Records for the task below:

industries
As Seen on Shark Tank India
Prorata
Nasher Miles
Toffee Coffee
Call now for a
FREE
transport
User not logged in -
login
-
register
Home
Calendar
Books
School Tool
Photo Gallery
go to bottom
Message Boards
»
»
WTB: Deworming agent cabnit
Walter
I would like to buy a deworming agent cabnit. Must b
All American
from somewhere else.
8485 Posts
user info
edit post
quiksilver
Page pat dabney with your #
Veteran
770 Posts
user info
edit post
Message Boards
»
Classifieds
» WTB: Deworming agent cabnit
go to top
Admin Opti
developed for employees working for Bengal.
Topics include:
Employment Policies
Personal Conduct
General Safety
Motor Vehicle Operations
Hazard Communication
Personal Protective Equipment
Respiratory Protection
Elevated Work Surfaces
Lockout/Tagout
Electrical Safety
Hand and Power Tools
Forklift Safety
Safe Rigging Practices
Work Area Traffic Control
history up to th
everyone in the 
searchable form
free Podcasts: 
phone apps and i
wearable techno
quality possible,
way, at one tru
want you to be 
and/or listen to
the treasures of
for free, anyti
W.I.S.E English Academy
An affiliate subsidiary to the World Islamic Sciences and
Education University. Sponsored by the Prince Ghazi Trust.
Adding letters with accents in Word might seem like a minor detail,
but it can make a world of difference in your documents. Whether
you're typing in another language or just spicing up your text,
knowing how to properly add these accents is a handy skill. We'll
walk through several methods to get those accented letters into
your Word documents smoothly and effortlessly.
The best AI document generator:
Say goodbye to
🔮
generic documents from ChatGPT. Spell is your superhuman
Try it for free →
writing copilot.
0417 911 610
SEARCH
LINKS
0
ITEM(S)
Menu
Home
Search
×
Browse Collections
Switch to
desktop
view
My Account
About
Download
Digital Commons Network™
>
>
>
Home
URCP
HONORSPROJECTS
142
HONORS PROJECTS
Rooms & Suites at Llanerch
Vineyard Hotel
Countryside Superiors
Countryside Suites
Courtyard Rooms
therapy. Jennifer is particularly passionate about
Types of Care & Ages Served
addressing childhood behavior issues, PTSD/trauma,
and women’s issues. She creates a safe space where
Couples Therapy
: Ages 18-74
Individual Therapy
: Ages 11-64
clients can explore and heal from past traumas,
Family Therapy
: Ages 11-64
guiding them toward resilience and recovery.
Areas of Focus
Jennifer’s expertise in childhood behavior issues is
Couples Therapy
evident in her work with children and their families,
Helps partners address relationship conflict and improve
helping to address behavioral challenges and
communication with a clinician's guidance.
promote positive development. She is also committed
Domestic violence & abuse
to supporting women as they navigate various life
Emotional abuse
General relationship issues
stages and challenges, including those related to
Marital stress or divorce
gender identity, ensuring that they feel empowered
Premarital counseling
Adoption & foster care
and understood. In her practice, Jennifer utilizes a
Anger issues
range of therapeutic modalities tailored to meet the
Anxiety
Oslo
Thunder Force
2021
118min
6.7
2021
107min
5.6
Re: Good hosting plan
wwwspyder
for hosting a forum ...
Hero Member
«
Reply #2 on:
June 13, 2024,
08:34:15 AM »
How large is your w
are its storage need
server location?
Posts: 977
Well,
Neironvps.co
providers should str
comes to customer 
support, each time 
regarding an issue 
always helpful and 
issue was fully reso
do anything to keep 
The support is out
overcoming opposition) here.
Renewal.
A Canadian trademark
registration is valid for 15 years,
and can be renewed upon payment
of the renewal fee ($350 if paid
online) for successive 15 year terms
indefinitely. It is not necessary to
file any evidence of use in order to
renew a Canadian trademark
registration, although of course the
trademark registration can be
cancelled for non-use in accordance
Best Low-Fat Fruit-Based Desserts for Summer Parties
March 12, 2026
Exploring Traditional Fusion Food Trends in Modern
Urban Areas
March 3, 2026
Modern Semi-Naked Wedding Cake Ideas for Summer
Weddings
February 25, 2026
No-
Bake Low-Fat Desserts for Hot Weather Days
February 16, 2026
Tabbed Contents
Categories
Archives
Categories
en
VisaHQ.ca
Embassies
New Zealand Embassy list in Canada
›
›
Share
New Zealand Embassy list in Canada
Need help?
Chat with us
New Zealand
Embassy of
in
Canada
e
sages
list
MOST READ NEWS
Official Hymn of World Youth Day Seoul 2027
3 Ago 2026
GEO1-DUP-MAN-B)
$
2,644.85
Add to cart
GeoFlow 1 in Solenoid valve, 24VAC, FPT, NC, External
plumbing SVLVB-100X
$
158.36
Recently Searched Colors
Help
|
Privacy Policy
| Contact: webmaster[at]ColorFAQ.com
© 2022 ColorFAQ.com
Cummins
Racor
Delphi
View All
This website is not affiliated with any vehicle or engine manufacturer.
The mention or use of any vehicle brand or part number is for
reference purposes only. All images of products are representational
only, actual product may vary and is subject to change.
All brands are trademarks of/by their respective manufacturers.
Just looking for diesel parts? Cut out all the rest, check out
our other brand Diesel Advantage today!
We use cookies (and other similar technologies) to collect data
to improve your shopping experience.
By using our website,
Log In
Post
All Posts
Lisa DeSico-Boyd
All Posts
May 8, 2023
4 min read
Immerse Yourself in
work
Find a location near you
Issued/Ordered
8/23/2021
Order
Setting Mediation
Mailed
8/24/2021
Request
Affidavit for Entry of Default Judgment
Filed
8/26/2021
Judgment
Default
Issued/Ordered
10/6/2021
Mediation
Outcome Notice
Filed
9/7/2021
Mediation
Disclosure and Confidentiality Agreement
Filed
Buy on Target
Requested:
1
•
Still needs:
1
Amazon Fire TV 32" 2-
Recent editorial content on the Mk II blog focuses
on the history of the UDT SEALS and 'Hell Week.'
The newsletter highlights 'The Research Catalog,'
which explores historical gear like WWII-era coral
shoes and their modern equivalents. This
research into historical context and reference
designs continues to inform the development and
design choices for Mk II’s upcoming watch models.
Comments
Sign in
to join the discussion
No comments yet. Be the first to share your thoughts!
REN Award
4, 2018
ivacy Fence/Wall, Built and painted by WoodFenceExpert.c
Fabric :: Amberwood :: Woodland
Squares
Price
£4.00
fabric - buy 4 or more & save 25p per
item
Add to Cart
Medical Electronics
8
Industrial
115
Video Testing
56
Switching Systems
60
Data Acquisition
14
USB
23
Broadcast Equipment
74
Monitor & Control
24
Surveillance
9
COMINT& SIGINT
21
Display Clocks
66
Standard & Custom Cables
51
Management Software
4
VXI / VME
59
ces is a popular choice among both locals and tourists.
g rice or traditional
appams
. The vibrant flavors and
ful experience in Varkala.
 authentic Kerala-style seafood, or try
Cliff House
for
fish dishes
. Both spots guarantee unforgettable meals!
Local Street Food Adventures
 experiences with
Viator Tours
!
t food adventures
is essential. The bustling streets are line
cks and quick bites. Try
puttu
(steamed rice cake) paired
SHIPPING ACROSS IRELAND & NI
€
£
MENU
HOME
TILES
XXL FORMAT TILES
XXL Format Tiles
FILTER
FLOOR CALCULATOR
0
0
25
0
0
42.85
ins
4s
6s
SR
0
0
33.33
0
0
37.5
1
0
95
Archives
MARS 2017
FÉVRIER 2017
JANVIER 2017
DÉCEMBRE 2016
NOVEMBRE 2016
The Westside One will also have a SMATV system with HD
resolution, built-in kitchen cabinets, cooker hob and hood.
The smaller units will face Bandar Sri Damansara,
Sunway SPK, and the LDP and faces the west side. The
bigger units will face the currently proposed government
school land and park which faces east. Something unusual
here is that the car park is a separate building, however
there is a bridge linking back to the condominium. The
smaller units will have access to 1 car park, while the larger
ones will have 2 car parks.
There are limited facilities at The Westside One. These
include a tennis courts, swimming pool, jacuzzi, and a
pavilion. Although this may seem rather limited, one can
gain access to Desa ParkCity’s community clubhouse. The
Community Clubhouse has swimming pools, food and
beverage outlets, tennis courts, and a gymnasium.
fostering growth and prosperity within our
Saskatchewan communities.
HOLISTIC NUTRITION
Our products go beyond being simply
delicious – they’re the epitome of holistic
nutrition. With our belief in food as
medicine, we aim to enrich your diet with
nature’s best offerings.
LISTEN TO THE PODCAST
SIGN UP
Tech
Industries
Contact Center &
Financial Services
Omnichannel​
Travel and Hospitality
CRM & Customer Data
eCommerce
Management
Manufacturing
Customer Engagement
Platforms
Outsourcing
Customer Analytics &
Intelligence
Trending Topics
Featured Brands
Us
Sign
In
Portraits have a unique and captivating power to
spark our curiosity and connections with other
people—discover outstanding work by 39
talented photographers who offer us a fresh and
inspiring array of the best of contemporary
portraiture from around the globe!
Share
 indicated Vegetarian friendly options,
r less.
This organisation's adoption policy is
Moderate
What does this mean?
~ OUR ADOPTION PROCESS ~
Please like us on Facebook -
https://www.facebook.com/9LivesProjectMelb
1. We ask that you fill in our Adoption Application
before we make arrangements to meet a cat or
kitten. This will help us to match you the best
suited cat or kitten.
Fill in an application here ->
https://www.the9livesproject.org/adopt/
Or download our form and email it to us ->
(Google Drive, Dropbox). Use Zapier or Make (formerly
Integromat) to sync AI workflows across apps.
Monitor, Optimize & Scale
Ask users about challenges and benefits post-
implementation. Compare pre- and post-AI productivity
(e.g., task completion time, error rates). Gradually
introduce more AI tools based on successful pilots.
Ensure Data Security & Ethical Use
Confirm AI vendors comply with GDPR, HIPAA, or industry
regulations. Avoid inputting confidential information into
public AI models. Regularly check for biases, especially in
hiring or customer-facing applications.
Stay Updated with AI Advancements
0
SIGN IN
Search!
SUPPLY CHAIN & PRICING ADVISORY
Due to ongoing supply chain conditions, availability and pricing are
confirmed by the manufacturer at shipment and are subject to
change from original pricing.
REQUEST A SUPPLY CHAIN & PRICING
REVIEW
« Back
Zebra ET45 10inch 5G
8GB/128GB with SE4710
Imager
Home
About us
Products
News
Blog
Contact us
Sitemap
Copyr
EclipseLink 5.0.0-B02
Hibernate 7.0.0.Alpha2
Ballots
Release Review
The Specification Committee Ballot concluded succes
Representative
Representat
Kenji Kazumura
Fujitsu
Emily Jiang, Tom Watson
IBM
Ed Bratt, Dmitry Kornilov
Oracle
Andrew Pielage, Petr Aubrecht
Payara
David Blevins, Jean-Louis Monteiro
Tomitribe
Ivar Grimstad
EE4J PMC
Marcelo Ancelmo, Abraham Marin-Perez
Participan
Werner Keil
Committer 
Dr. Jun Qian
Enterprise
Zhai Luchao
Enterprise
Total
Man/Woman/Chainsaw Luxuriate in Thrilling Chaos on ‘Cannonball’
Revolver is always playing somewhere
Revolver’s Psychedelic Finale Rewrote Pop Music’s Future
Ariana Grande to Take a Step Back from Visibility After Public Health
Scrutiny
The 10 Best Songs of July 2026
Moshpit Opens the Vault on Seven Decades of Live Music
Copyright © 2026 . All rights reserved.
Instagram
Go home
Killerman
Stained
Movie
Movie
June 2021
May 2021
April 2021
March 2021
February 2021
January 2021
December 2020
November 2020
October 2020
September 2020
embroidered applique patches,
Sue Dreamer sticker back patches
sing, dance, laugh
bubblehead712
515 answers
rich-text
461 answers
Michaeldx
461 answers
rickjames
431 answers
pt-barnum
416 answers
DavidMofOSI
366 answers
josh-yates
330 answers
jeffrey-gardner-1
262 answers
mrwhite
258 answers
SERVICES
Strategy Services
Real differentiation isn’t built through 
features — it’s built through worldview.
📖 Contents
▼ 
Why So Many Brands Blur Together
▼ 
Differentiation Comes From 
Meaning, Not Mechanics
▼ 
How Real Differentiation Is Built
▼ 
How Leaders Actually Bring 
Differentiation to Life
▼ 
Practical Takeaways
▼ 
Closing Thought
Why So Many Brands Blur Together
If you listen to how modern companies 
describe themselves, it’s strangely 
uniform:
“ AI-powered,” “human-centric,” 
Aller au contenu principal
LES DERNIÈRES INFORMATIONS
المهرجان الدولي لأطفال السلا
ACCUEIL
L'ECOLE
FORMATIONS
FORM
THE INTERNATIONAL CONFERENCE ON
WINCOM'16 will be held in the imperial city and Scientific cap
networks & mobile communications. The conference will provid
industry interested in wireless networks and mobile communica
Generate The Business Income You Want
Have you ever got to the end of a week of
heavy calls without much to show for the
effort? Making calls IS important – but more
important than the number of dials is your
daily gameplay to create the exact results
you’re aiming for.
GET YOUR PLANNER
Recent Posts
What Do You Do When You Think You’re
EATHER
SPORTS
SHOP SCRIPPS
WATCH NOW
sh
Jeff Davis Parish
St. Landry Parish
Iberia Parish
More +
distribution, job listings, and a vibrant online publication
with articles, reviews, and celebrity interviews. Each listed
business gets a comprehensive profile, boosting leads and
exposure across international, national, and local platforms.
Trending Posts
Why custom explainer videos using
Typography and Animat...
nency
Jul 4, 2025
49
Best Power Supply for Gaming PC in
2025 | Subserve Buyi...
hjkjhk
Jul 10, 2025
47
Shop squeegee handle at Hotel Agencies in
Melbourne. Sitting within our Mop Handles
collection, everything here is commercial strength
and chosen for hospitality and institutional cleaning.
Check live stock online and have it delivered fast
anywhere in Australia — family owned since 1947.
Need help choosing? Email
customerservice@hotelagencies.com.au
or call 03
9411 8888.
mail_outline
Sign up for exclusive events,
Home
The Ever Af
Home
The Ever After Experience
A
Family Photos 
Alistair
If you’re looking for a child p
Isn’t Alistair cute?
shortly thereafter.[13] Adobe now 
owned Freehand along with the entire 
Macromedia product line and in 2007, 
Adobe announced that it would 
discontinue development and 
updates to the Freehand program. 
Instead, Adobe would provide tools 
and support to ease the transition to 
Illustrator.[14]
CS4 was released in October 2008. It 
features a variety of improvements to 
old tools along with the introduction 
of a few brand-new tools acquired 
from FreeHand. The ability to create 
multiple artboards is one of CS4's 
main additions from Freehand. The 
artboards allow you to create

End of Records for the task.

Please go through the data and copy each line containing the word "networks".

Response.
networks & mobile communications. The conference will provid
industry interested in wireless networks and mobile communica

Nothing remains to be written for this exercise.